Despite the fact that Chiari malformation is usually present at birth, the symptoms of the malformation are not usually experienced until adulthood. Chiari malformation is often difficult to diagnose because the symptoms can be vague and so numerous that many doctors just cannot make sense of them.
The symptoms of Chiari malformation include but are not limited to:
Headache - This is the most common symptom of Chiari malformation. Headache is often pressure-like and usually begins at the back of the head, often radiating behind the eyes. Coughing, laughing, bending forward, sneezing or looking up can worsen the headache. Headache may be confused with a migraine.
Neck pain - Often pressure-like and radiating down the spine and across the shoulders.
Dizziness, vertigo - Often worsened by extension of the neck.
Vague pains throughout the body
Foggy thinking, poor memory and concentration
Frequent or urgent urination
Irritable bowel syndrome
Auditory symptoms - Including ringing in ears, increased sensitivity to sounds.

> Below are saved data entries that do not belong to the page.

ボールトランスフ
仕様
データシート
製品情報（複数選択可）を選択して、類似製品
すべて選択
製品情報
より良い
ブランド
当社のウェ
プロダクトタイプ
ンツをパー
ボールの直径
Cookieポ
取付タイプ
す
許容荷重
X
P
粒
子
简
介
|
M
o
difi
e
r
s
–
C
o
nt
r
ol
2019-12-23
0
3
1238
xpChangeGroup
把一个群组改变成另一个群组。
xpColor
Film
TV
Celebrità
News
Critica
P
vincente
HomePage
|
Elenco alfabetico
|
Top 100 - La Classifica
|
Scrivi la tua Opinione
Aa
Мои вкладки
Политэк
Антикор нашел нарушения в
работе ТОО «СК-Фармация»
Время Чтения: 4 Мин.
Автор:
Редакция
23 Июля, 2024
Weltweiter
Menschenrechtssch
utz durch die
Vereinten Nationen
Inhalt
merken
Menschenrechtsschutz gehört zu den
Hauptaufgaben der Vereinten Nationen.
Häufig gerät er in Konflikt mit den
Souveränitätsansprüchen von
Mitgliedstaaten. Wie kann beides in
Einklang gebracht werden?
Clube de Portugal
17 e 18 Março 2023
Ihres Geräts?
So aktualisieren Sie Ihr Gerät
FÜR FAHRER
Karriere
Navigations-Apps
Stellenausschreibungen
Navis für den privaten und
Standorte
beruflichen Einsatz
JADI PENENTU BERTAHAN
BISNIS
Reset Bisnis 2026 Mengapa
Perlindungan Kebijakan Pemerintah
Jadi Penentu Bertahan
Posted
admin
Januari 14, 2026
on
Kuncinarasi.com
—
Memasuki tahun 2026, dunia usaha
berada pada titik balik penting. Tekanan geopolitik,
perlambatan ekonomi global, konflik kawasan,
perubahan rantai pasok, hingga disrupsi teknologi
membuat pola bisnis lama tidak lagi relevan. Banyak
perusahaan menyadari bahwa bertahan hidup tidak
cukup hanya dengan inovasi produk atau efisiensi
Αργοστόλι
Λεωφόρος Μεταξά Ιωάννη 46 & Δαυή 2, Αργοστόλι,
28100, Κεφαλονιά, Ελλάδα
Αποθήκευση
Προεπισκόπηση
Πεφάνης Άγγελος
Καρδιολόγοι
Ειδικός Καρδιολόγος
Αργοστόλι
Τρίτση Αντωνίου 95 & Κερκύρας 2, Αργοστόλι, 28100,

Changes in the voice - This can include hoarseness or inability to regulate the voice when shouting or singing.
Visual symptoms - Including double vision, sensitivity to light, and seeing floaters
Types of Chiari Malformation
There are three types of Chiari malformation. Type I relates to the extension of the cerebellar tonsils into the foramen magnum and below causing compression of the brainstem. This manifests in adult life and is the Chiari malformation that we treat at this clinic. Type II and type III are much more extreme disorders that are present, diagnosed and treated at birth. Some people describe Chiari zero malformation. This is simply a malformation with cerebellar tonsils that do not protrude by standard 5 mm. Many of our patients fall into this category.